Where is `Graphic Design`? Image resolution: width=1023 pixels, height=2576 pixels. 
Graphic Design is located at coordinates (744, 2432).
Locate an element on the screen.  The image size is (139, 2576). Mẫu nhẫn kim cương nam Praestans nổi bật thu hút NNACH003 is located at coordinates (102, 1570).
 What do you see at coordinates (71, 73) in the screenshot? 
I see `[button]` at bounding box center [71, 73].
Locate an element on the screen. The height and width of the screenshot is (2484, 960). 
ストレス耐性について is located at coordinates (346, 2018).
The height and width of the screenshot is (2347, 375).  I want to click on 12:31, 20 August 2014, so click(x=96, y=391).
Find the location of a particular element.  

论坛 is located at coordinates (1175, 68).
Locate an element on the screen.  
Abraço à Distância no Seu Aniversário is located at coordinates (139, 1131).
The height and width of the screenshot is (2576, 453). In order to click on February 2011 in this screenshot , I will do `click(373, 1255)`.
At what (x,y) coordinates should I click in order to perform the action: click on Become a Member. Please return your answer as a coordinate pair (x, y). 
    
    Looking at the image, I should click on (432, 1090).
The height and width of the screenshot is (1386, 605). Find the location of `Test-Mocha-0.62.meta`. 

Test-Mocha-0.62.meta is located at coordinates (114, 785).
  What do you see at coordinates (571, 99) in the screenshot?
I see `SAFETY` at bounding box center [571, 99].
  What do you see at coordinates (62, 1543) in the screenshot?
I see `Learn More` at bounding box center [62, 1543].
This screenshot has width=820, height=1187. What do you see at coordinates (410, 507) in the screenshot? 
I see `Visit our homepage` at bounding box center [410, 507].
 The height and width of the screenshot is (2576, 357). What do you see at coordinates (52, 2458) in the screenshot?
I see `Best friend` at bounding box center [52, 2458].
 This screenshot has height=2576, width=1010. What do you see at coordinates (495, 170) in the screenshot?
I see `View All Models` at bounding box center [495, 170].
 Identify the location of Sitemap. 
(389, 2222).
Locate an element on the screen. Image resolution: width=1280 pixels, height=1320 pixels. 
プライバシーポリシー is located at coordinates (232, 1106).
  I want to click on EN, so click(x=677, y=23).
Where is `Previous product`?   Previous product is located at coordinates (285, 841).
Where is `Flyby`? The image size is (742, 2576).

#### EXERCISE
Keep every word as given and return the full listing.

#### EXERCISE ANSWER
Where is `Graphic Design`? Image resolution: width=1023 pixels, height=2576 pixels. 
Graphic Design is located at coordinates (744, 2432).
Locate an element on the screen.  The image size is (139, 2576). Mẫu nhẫn kim cương nam Praestans nổi bật thu hút NNACH003 is located at coordinates (102, 1570).
 What do you see at coordinates (71, 73) in the screenshot? 
I see `[button]` at bounding box center [71, 73].
Locate an element on the screen. The height and width of the screenshot is (2484, 960). 
ストレス耐性について is located at coordinates (346, 2018).
The height and width of the screenshot is (2347, 375).  I want to click on 12:31, 20 August 2014, so click(x=96, y=391).
Find the location of a particular element.  

论坛 is located at coordinates (1175, 68).
Locate an element on the screen.  
Abraço à Distância no Seu Aniversário is located at coordinates (139, 1131).
The height and width of the screenshot is (2576, 453). In order to click on February 2011 in this screenshot , I will do `click(373, 1255)`.
At what (x,y) coordinates should I click in order to perform the action: click on Become a Member. Please return your answer as a coordinate pair (x, y). 
    
    Looking at the image, I should click on (432, 1090).
The height and width of the screenshot is (1386, 605). Find the location of `Test-Mocha-0.62.meta`. 

Test-Mocha-0.62.meta is located at coordinates (114, 785).
  What do you see at coordinates (571, 99) in the screenshot?
I see `SAFETY` at bounding box center [571, 99].
  What do you see at coordinates (62, 1543) in the screenshot?
I see `Learn More` at bounding box center [62, 1543].
This screenshot has width=820, height=1187. What do you see at coordinates (410, 507) in the screenshot? 
I see `Visit our homepage` at bounding box center [410, 507].
 The height and width of the screenshot is (2576, 357). What do you see at coordinates (52, 2458) in the screenshot?
I see `Best friend` at bounding box center [52, 2458].
 This screenshot has height=2576, width=1010. What do you see at coordinates (495, 170) in the screenshot?
I see `View All Models` at bounding box center [495, 170].
 Identify the location of Sitemap. 
(389, 2222).
Locate an element on the screen. Image resolution: width=1280 pixels, height=1320 pixels. 
プライバシーポリシー is located at coordinates (232, 1106).
  I want to click on EN, so click(x=677, y=23).
Where is `Previous product`?   Previous product is located at coordinates (285, 841).
Where is `Flyby`? The image size is (742, 2576).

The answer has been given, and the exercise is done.